From : http://www.hob-techtalk.com/2009/03/09/nfs-vs-cifs-aka-smb
As our tests are now finished, we can say the winner is NFS: If you are reading from a server share, the results are slightly better than for CIFS. When writing to a server share, CIFS is clearly faster for all writing benchmarks.

If you are interested in the results with charts, please download this pdf

On the other hand, Andrew Galloway wrotes on 03/01/2012 "The Case Of The Mysterious ZIL Performance"
=> http://nex7.com/node/12

We were testing with a single write stream, from a single dd process(dd if=/dev/zero of=/volumes/test-pool/test-folder bs=8K count=150000, with sync=always and compress=off). It turns out that what we perceived to be honestly pretty terrible ZIL IOPS potential wasn't.. entirely accurate. You see, this logic that does a 'for' loop through each log vdev, writing and syncing and then going on to the next, will in fact quiesce any and all writes that have come in between the time he began his last commit to disk and his next one into that next one. So you see, you can only do 3000 IOPS on this particular device, but with a single stream dd it is 3000 8K IOPS. If, instead, you do say 16 threads of dd at 8K, now it is doing still 3000 IOPS, but they're 128 KB per IOP! This 'bucket' approach is what we just didn't realize happened at first, by way of our poor initial testing methodology of a single dd. A single dd writing sync to something is waiting for that acknowledge back for each 8K IOP, so it can never put more than one 8K block into each IOP alone.. you need to run multiple threads simultaneously to achieve that.

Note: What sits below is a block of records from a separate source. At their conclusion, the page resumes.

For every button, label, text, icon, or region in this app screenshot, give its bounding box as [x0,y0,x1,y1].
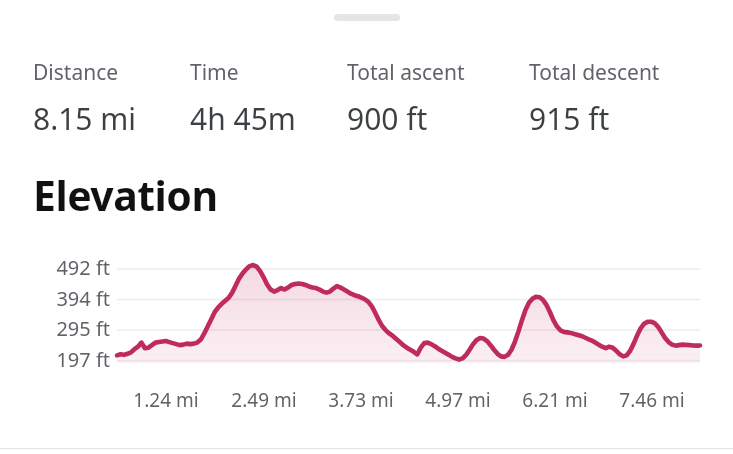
button[interactable]: Total ascent [347,58,529,139]
staticText: 915 ft [529,98,610,139]
staticText: 492 ft [56,254,110,281]
button[interactable]: Distance [33,58,190,139]
staticText: 1.24 mi [133,387,199,413]
staticText: 2.49 mi [231,387,297,413]
staticText: 3.73 mi [328,387,394,413]
staticText: Total ascent [347,58,465,87]
staticText: 4.97 mi [425,387,491,413]
staticText: 900 ft [347,98,428,139]
staticText: 6.21 mi [522,387,588,413]
button[interactable]: Total descent [529,58,699,139]
staticText: 197 ft [56,346,110,373]
staticText: 394 ft [56,285,110,312]
staticText: 295 ft [56,315,110,342]
staticText: Time [190,58,239,87]
button[interactable]: Time [190,58,347,139]
staticText: 4h 45m [190,98,296,139]
staticText: Total descent [529,58,660,87]
staticText: Elevation [33,167,218,223]
staticText: 7.46 mi [619,387,685,413]
staticText: Distance [33,58,119,87]
button[interactable]: Drag handle [334,14,400,21]
staticText: 8.15 mi [33,98,137,139]
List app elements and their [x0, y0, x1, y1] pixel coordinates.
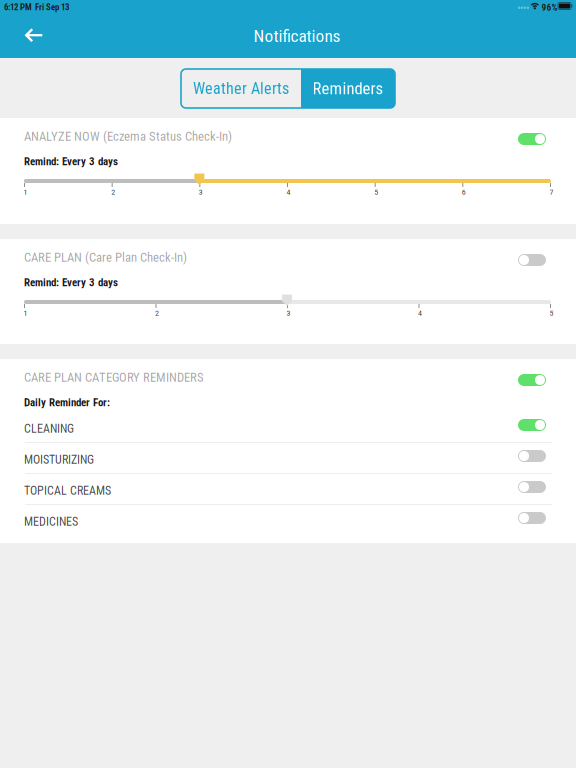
staticText: MOISTURIZING: [24, 453, 94, 467]
staticText: MEDICINES: [24, 515, 78, 529]
button[interactable]: TOPICAL CREAMS: [0, 474, 576, 505]
staticText: ANALYZE NOW (Eczema Status Check-In): [24, 129, 232, 144]
staticText: 7: [550, 187, 554, 197]
staticText: CARE PLAN (Care Plan Check-In): [24, 250, 187, 265]
staticText: 1: [24, 187, 28, 197]
button[interactable]: Enable CARE PLAN (Care Plan Check-In): [512, 248, 552, 272]
staticText: Notifications: [254, 26, 340, 46]
staticText: CLEANING: [24, 422, 74, 436]
button[interactable]: Toggle all care plan category reminders: [512, 368, 552, 392]
staticText: 1: [24, 308, 28, 318]
staticText: Fri Sep 13: [35, 2, 69, 12]
staticText: 6: [462, 187, 466, 197]
button[interactable]: Back: [2, 20, 46, 58]
staticText: Weather Alerts: [193, 79, 289, 98]
staticText: Remind: Every 3 days: [24, 276, 118, 289]
button[interactable]: CLEANING: [0, 412, 576, 443]
button[interactable]: Reminders: [301, 69, 395, 108]
staticText: 96%: [542, 2, 558, 13]
staticText: TOPICAL CREAMS: [24, 484, 111, 498]
staticText: 2: [155, 308, 159, 318]
staticText: 6:12 PM: [4, 2, 32, 12]
button[interactable]: Weather Alerts: [181, 69, 301, 108]
staticText: 5: [550, 308, 554, 318]
button[interactable]: Disable ANALYZE NOW (Eczema Status Check…: [512, 127, 552, 151]
staticText: 5: [374, 187, 378, 197]
staticText: 4: [418, 308, 422, 318]
staticText: 4: [286, 187, 290, 197]
button[interactable]: MOISTURIZING: [0, 443, 576, 474]
staticText: 3: [199, 187, 203, 197]
staticText: 2: [111, 187, 115, 197]
button[interactable]: MEDICINES: [0, 505, 576, 536]
staticText: Daily Reminder For:: [24, 396, 110, 409]
staticText: 3: [286, 308, 290, 318]
staticText: CARE PLAN CATEGORY REMINDERS: [24, 370, 204, 385]
staticText: Reminders: [312, 79, 384, 98]
staticText: Remind: Every 3 days: [24, 155, 118, 168]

Now to be clear, 16 threads of dd at 8K is actually over 300 MB/s, which means it can't actually sustain that either, you've more than maxxed out the 3G SAS limit (which this drive is) by then, but the point is there. The mystery is solved. The ZFS ZIL can and will utilize multiple top-level vdevs defined as log devices, but it will do so in a round-robin capacity, and it will wait until it has completed a transaction against one top-level vdev before talking to the next (and while waiting, will queue up to 128K of data to write in the that next operation). If the vdevs are not very low-latency, that latency will become their Achilles' Heel, and seriously impact the ZIL (and thus also the latency of writes from all your clients). This is why utilizing devices like a STEC ZeusRAM or ZeusIOPS are so critical. Their average write latency is significantly lower than most other disks, including other SSD's (especially in the case of the ZeusRAM, since it is in actuality RAM), both in part to their great design and also because they effectively instantly answer (ignore) the sync() request ZFS does, as they have their own battery backup and can safely do that, further reducing the write latency ZFS perceives.

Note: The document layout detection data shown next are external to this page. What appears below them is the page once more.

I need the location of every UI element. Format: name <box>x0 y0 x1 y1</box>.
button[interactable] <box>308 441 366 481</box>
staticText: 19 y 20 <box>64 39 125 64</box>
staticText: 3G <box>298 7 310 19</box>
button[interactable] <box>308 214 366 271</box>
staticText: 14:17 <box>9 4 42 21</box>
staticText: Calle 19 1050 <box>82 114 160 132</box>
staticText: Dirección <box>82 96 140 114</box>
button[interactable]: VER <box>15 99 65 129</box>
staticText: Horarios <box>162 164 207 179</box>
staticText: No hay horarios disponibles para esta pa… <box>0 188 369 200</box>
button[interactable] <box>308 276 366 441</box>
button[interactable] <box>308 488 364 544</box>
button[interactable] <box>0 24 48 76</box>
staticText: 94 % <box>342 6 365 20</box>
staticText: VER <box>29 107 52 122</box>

In summary -- this is all yet further proof that latency can be a serious killer, and that investing in some good, very low-latency log devices for workloads that have a log of ZIL traffic is absolutely critical to achieves success with ZFS, instead of introducing a bottleneck into your pool configuration. It is very fair to say that even if your chosen log device has reportedly extremely high IOPS, we'll never notice it with how we write to it (send down, cache flush, and only upon completing send down more -- as opposed to a write cache utilizing sequential write workload) if it does not ALSO have a very, very low average write latency (we're talking on the low end of microseconds, here).

Now, I'm lost ...

Cheers.

St3F
 
Last edited:
It doesn't say anything at all about how they optimized nfs stack on opensolaris at all. I found atleast for me, it falls flat on it's face when left to defaults, and you start going >300MB/sec.

The other question is, they don't say what they did for the nfs share, so I assume they went with sync mode for opensolaris.

It sounds like in your application, I wouldn't be concerned about if you loose 5seconds of data or not, from something causing it to go down. I would probably just write the video streams to via nfs with sync=disabled. Atleast for that one location.


With sync=disabled, the use of a zil for that section of the workload isn't an issue also.

I could be wrong, and you might have reasons you need that consistant down to subseconds though.
 
It doesn't say anything at all about how they optimized nfs stack on opensolaris at all. I found atleast for me, it falls flat on it's face when left to defaults, and you start going >300MB/sec.
What are your NFS optimizations ?

I would probably just write the video streams to via nfs with sync=disabled. Atleast for that one location.
You're saying, It is possible to set sync=disabled ... just for one folder (that on I read 3 big sream, and let other by nfs default ?)

Cheers.

St3F
 
There's no way to get rid of the dedupe data/table other than copying away, wipe and rebuild, then copy back. Dedupe runs on the fly *only*, so it cannot undedupe when you are not moving the data around. Unfortunately - I have the same problem :) However, 1.75x was quite good. I wasn't suggesting to turn it off in any case. Mine was 1.01x, which is pretty much useless.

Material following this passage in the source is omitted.